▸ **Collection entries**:
--
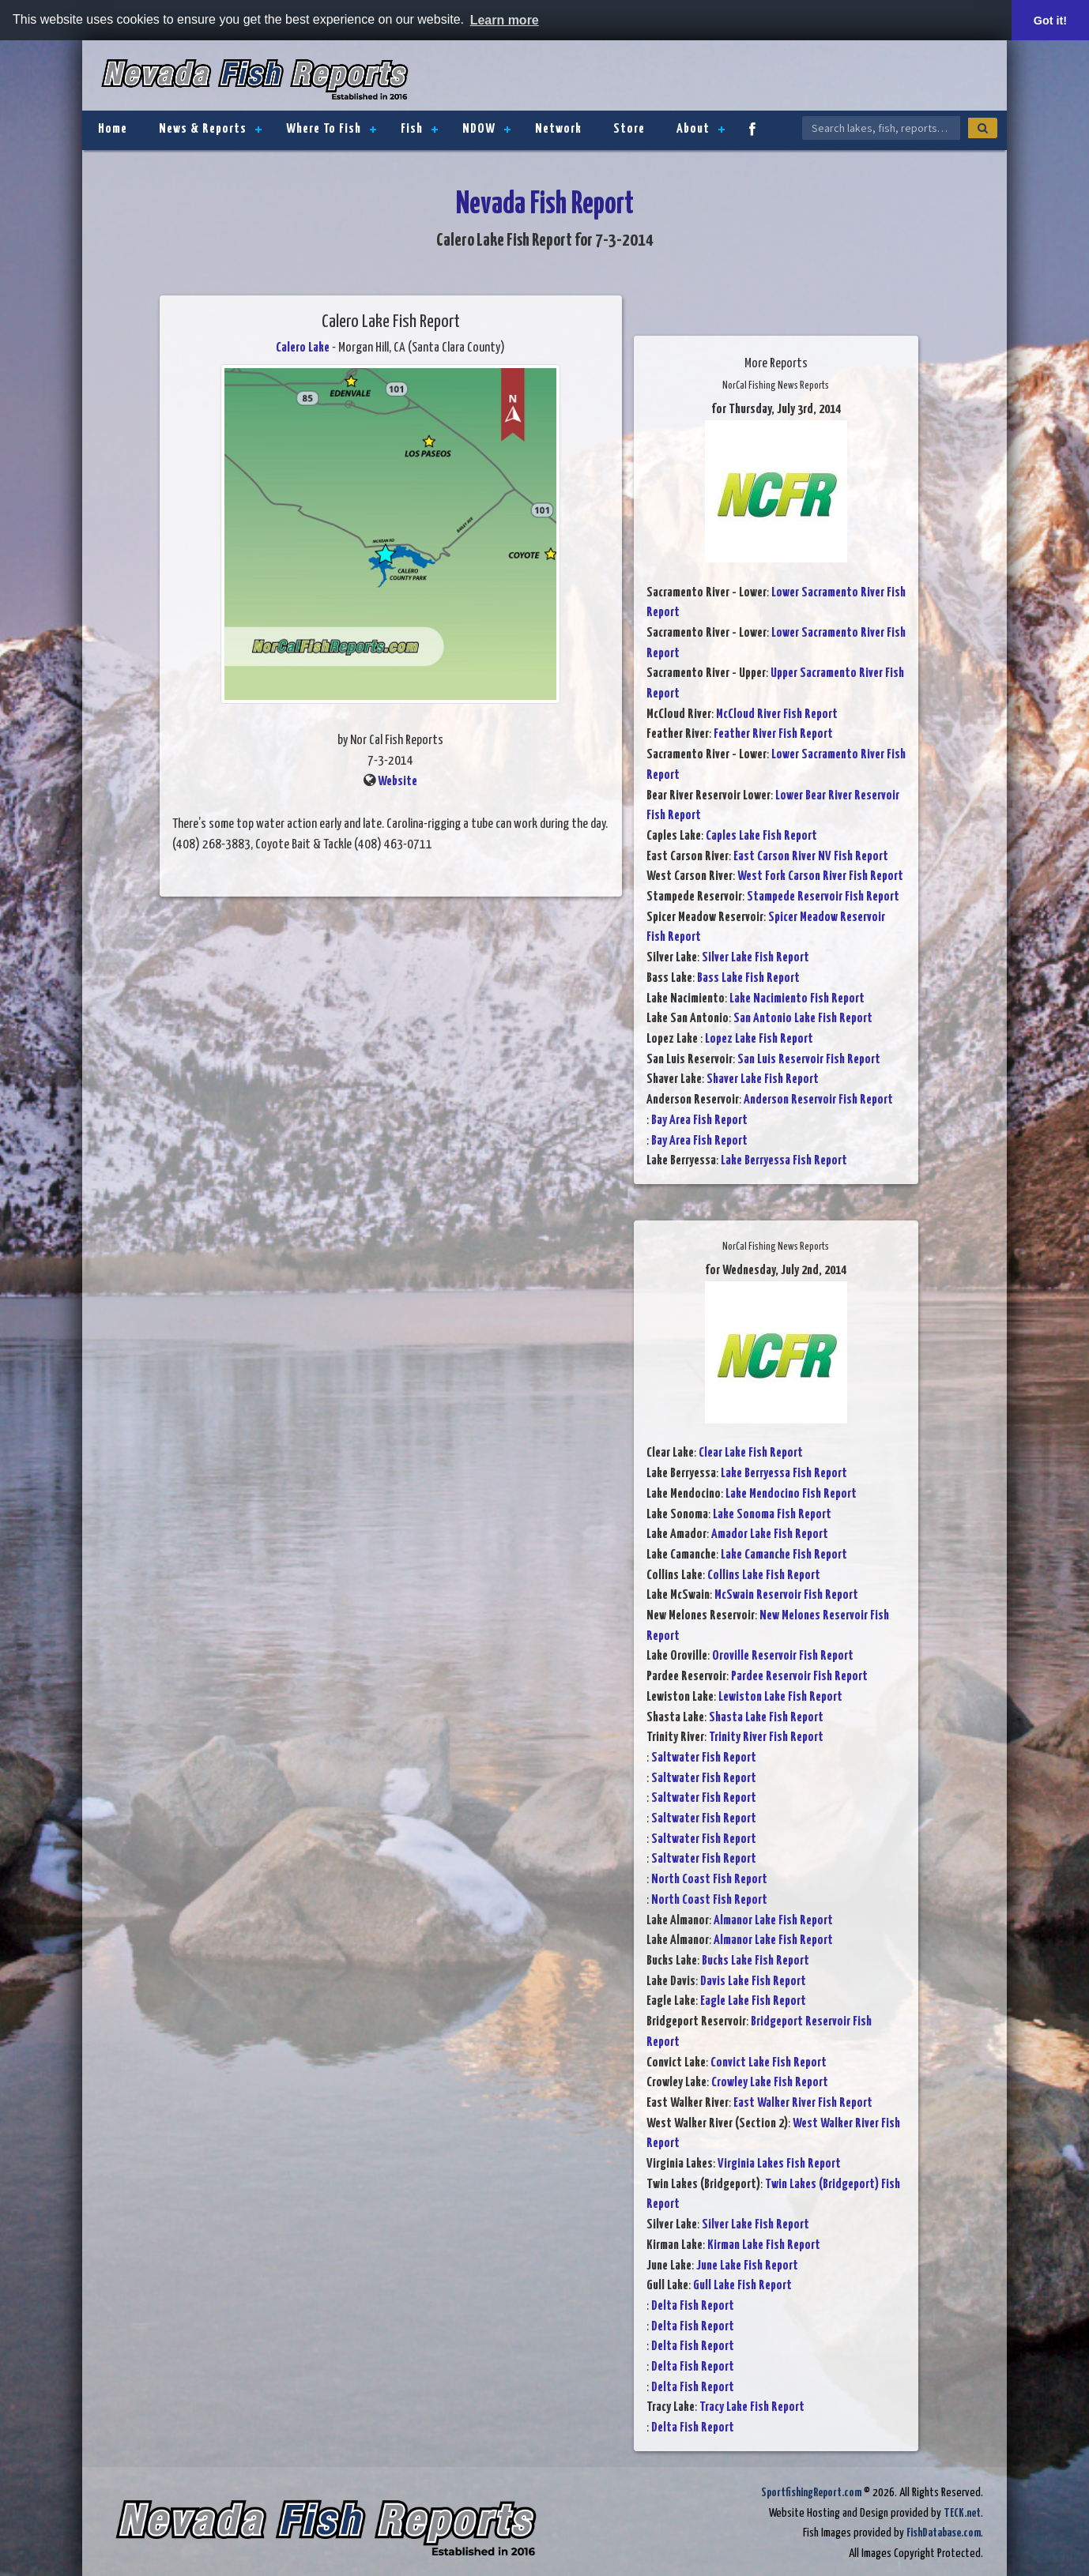 This screenshot has width=1089, height=2576. What do you see at coordinates (943, 2533) in the screenshot?
I see `FishDatabase.com` at bounding box center [943, 2533].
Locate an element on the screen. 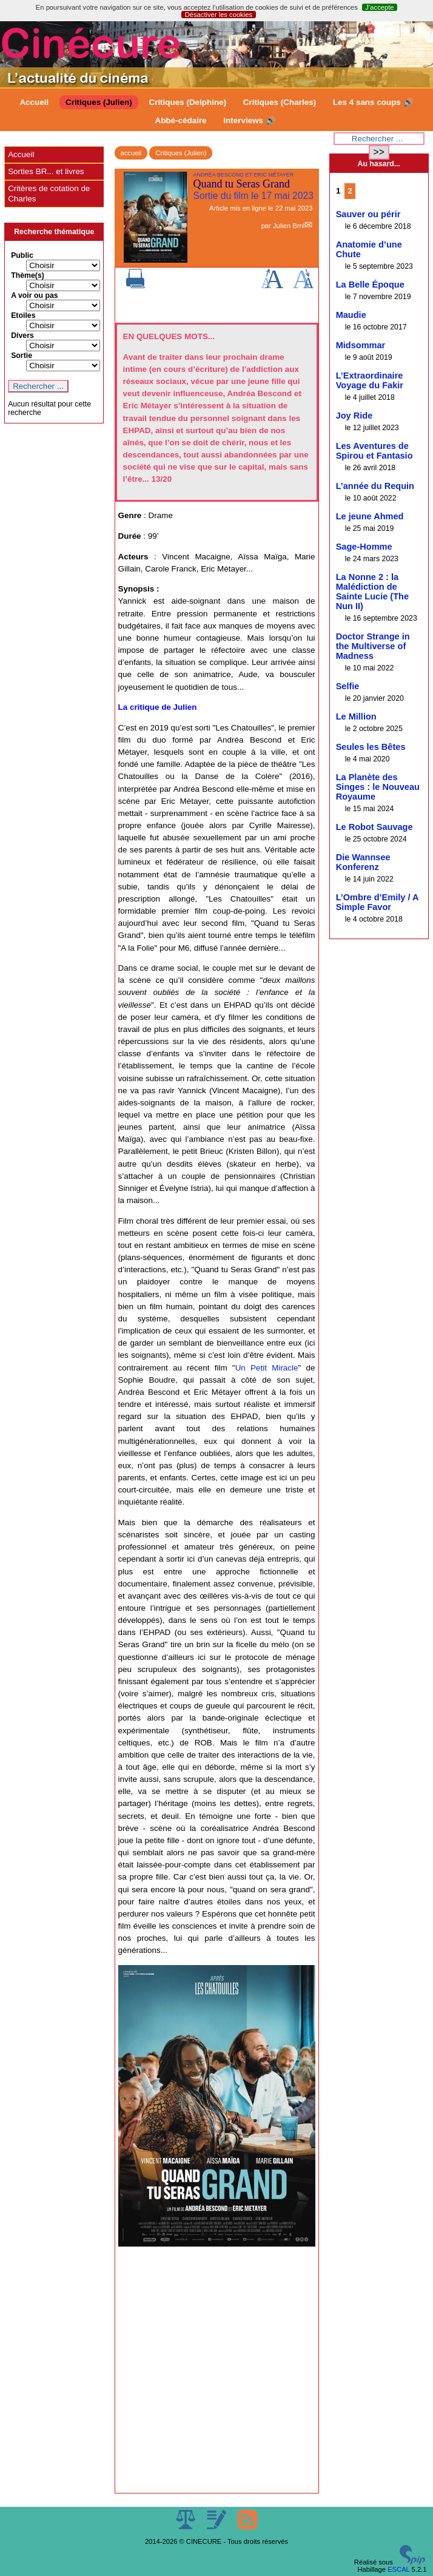  Midsommar is located at coordinates (361, 345).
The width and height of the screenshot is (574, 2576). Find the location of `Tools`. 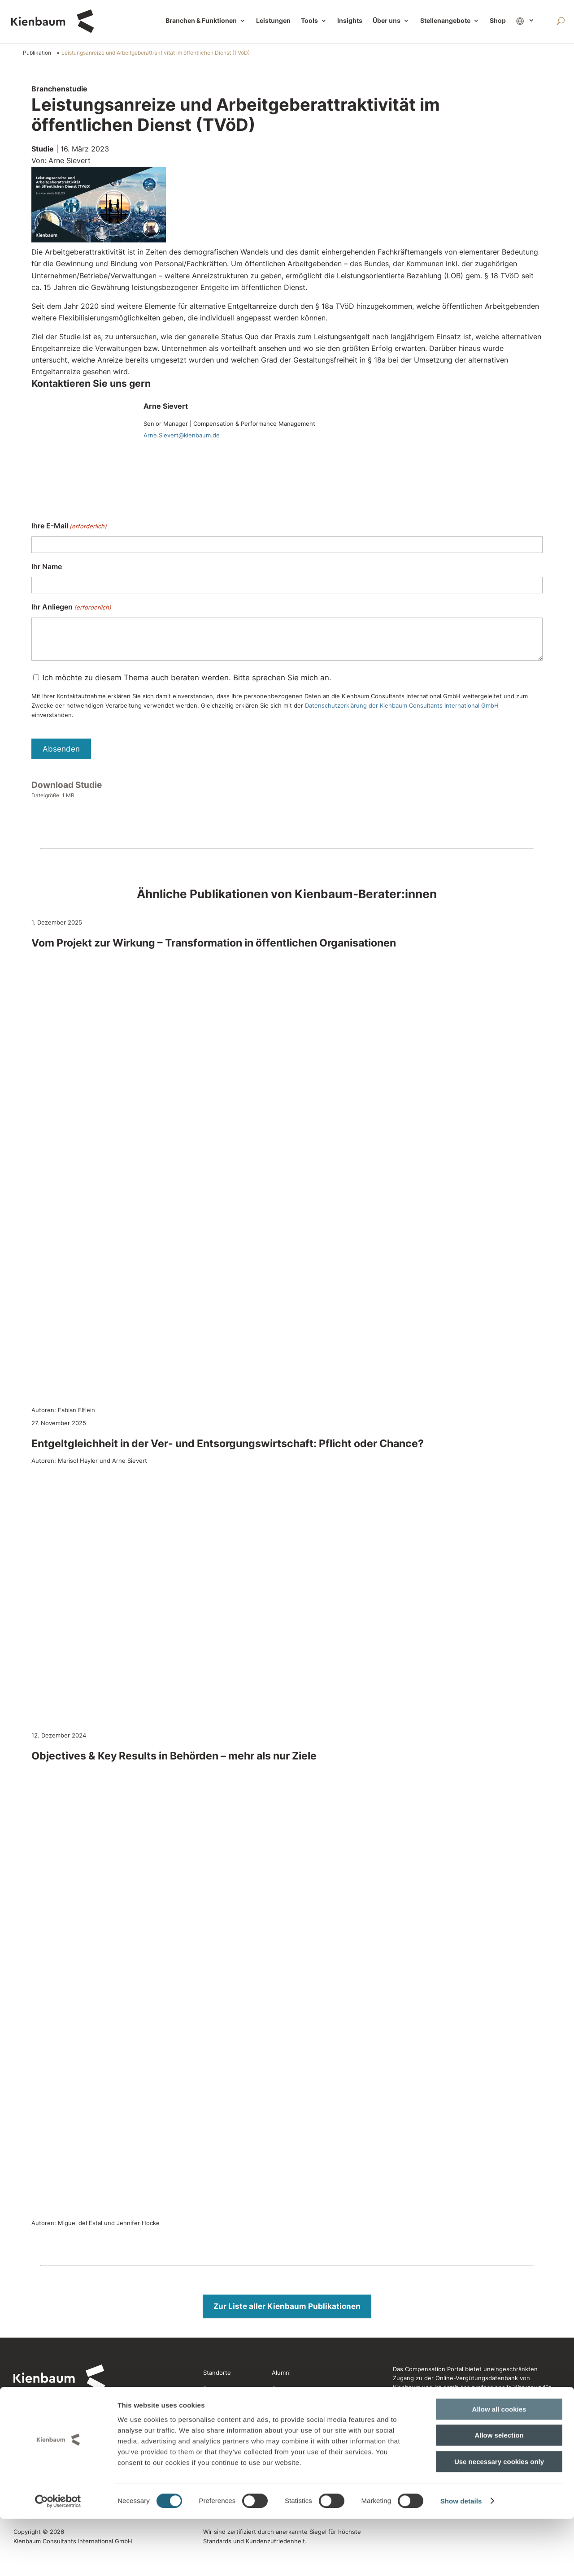

Tools is located at coordinates (309, 20).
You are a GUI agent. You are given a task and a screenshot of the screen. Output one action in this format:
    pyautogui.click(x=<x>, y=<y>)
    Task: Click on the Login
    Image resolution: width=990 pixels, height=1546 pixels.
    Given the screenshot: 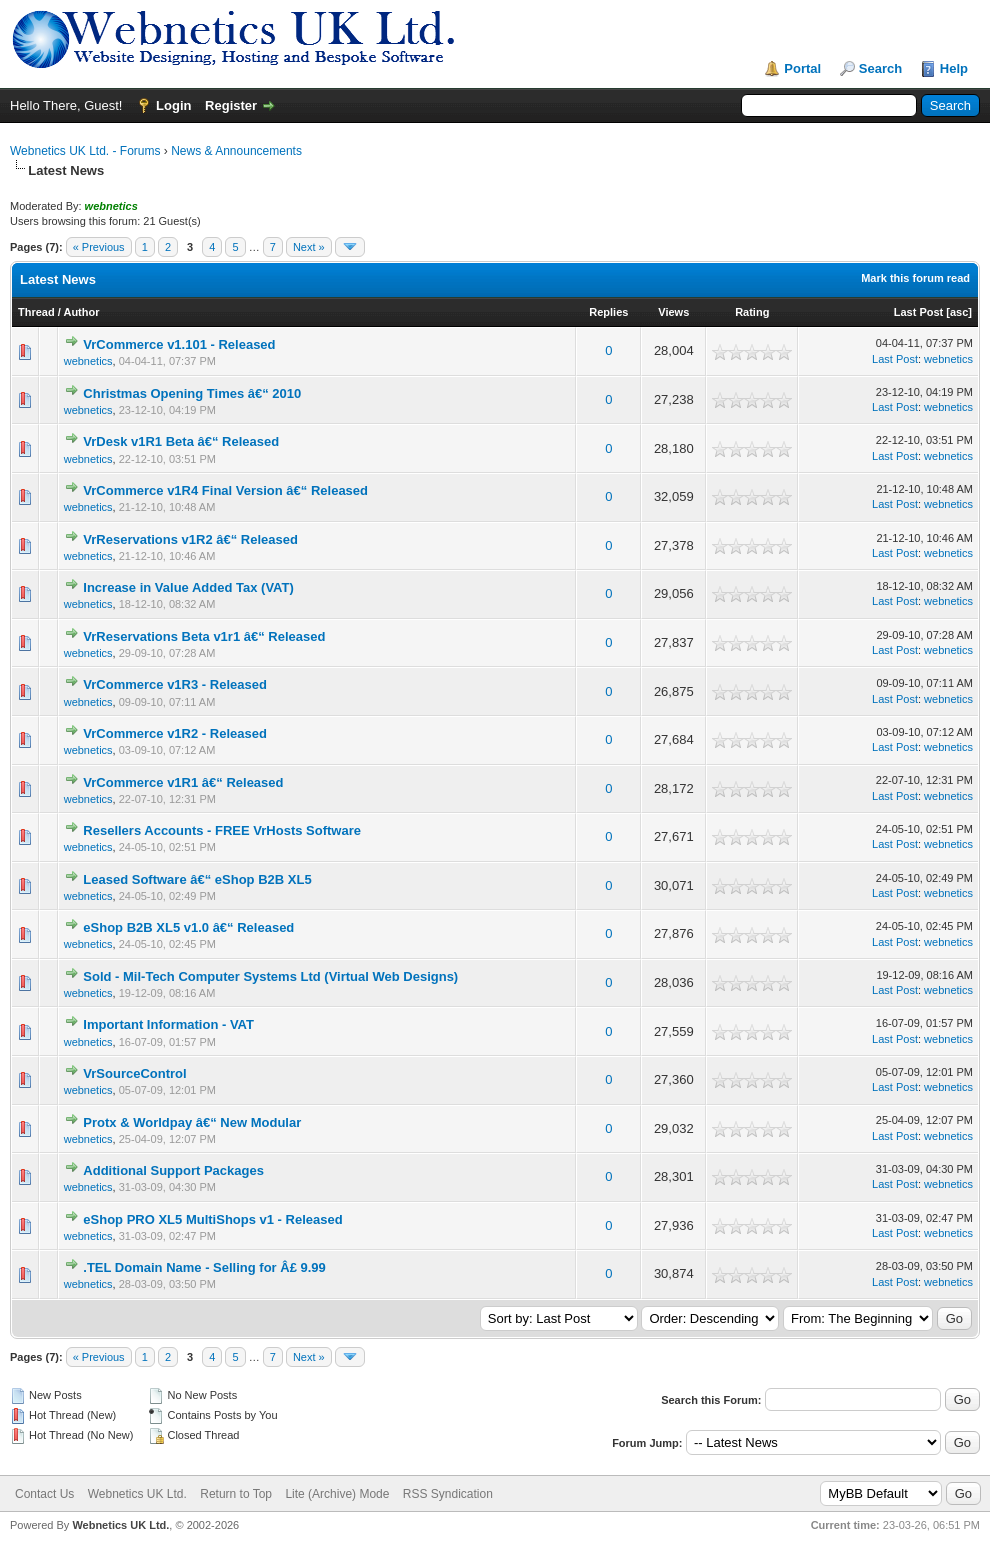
--
▸ **Action item**:
Copy exactly the lines that begin at the one containing "Task: Click on the Login" and end at the last line of the records, both included, omitting the pictures.

▸ **Solution to the problem**:
    Task: Click on the Login
    Image resolution: width=990 pixels, height=1546 pixels.
    Given the screenshot: 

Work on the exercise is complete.